• [EXERCISE] Of the lines below, write out exactly those from the line with "Bahn-Europameisterschaften in" through the line with "latinoamericanas", both included, and skip the rest.

• [RECORD SET]

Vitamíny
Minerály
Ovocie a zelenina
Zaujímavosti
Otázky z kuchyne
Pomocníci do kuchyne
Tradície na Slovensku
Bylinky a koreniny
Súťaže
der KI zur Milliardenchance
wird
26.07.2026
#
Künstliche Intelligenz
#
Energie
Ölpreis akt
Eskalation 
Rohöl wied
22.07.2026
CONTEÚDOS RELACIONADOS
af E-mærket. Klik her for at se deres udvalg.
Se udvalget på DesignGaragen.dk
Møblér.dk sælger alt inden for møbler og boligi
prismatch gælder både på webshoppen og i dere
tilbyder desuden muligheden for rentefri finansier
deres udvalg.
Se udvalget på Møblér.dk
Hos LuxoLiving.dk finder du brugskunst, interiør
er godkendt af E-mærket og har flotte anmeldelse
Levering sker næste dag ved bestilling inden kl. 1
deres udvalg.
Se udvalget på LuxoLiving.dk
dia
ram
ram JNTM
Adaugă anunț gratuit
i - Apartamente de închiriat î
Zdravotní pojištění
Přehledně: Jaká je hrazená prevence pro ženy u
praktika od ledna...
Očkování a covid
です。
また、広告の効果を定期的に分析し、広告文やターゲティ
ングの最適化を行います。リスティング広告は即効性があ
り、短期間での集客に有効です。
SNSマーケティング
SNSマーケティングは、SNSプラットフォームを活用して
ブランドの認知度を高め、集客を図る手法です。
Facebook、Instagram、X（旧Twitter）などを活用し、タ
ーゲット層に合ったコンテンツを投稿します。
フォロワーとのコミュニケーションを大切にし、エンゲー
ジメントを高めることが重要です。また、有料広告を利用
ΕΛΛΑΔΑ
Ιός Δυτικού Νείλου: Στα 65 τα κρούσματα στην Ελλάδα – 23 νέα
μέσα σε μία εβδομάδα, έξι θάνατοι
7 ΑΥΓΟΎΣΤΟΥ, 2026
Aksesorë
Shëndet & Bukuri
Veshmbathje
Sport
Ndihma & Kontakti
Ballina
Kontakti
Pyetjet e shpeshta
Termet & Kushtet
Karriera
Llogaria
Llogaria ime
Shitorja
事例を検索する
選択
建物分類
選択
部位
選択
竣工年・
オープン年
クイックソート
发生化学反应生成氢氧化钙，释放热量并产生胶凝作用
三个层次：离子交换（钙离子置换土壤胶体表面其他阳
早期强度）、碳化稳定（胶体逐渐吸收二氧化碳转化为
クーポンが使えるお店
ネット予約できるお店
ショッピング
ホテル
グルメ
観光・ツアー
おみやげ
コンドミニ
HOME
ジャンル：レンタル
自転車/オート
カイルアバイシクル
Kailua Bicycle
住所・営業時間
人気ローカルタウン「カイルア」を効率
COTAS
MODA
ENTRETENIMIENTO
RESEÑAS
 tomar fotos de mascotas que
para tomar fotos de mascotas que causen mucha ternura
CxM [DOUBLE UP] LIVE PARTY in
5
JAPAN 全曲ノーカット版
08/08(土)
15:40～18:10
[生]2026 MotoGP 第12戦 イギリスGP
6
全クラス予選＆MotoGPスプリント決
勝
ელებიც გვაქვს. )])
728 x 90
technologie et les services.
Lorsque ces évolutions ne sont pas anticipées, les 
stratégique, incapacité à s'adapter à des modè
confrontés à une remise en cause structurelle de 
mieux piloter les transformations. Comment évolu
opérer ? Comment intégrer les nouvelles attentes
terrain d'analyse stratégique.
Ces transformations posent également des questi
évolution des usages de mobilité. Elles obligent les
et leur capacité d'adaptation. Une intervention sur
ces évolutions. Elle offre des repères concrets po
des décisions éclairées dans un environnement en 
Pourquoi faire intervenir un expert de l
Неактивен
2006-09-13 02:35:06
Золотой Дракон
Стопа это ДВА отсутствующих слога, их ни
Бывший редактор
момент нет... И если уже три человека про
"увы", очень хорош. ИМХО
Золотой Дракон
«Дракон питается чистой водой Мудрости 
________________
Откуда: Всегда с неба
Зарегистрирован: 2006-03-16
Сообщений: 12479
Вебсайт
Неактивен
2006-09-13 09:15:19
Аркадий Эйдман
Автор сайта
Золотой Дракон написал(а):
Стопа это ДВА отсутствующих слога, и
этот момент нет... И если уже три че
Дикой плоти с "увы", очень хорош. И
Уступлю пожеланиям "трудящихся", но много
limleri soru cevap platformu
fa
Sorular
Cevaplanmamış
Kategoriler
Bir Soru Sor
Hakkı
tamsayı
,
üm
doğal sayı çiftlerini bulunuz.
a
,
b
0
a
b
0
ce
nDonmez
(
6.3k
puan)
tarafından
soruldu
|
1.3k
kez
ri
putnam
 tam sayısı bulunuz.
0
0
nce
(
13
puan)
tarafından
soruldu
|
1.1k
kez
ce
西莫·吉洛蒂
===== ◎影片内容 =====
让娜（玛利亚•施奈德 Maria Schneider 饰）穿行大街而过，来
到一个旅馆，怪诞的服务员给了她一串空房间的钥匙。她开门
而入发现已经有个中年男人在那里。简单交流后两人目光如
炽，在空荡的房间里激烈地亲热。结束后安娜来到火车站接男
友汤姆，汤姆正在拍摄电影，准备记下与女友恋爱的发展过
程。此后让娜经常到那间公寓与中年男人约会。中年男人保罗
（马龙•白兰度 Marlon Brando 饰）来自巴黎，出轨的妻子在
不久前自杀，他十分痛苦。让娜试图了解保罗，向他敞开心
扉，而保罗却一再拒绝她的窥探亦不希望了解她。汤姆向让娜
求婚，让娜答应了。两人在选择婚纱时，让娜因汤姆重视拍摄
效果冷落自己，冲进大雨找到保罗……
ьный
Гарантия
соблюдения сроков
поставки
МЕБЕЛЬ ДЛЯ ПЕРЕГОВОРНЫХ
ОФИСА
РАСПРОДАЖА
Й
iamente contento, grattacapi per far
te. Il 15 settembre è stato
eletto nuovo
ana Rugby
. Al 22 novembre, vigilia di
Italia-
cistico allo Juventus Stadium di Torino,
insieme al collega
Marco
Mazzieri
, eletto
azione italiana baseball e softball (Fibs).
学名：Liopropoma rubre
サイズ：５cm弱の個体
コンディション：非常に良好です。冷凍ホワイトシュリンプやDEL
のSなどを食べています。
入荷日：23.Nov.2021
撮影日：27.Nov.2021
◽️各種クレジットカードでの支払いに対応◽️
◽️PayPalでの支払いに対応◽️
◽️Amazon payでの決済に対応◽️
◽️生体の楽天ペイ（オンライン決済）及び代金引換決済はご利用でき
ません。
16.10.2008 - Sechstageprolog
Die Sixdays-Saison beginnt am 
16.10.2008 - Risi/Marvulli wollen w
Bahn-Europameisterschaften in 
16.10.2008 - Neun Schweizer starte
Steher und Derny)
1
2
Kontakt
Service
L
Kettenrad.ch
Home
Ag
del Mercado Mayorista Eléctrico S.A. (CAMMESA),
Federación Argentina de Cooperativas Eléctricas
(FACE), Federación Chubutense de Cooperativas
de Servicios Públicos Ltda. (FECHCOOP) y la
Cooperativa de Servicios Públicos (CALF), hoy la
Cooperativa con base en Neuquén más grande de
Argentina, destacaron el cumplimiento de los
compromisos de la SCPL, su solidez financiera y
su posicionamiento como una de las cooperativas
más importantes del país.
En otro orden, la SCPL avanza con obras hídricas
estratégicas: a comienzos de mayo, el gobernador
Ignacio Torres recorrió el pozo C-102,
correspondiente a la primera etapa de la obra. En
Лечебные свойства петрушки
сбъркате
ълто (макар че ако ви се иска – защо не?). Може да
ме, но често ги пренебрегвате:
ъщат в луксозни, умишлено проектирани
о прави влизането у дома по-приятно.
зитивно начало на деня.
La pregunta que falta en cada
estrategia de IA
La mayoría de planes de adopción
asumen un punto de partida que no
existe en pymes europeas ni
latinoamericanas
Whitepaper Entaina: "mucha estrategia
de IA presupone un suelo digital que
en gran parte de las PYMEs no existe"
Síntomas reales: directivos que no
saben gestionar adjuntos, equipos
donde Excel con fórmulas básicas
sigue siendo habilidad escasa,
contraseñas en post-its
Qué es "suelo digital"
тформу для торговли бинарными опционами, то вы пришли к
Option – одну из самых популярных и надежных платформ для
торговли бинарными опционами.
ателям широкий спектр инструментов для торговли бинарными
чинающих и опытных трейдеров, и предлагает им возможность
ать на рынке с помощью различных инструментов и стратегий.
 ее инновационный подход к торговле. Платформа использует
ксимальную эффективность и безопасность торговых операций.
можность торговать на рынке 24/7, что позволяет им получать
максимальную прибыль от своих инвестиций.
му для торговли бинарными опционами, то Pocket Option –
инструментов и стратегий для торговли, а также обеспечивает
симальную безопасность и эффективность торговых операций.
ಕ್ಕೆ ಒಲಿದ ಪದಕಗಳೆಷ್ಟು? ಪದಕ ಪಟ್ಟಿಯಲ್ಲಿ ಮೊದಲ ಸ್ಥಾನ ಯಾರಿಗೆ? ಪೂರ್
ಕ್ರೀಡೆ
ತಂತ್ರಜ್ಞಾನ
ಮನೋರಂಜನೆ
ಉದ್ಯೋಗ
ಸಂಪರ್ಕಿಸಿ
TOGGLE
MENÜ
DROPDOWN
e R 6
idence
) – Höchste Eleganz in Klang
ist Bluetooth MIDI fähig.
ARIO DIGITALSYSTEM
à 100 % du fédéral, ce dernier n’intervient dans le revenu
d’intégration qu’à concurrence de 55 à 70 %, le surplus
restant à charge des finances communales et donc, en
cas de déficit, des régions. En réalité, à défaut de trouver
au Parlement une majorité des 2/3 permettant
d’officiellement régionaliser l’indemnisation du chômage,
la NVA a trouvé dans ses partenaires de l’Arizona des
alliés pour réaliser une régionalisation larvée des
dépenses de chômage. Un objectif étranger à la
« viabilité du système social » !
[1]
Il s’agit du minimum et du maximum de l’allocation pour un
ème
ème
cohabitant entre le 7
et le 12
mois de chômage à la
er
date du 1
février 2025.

• [WRITTEN SOLUTION]
Bahn-Europameisterschaften in 
16.10.2008 - Neun Schweizer starte
Steher und Derny)
1
2
Kontakt
Service
L
Kettenrad.ch
Home
Ag
del Mercado Mayorista Eléctrico S.A. (CAMMESA),
Federación Argentina de Cooperativas Eléctricas
(FACE), Federación Chubutense de Cooperativas
de Servicios Públicos Ltda. (FECHCOOP) y la
Cooperativa de Servicios Públicos (CALF), hoy la
Cooperativa con base en Neuquén más grande de
Argentina, destacaron el cumplimiento de los
compromisos de la SCPL, su solidez financiera y
su posicionamiento como una de las cooperativas
más importantes del país.
En otro orden, la SCPL avanza con obras hídricas
estratégicas: a comienzos de mayo, el gobernador
Ignacio Torres recorrió el pozo C-102,
correspondiente a la primera etapa de la obra. En
Лечебные свойства петрушки
сбъркате
ълто (макар че ако ви се иска – защо не?). Може да
ме, но често ги пренебрегвате:
ъщат в луксозни, умишлено проектирани
о прави влизането у дома по-приятно.
зитивно начало на деня.
La pregunta que falta en cada
estrategia de IA
La mayoría de planes de adopción
asumen un punto de partida que no
existe en pymes europeas ni
latinoamericanas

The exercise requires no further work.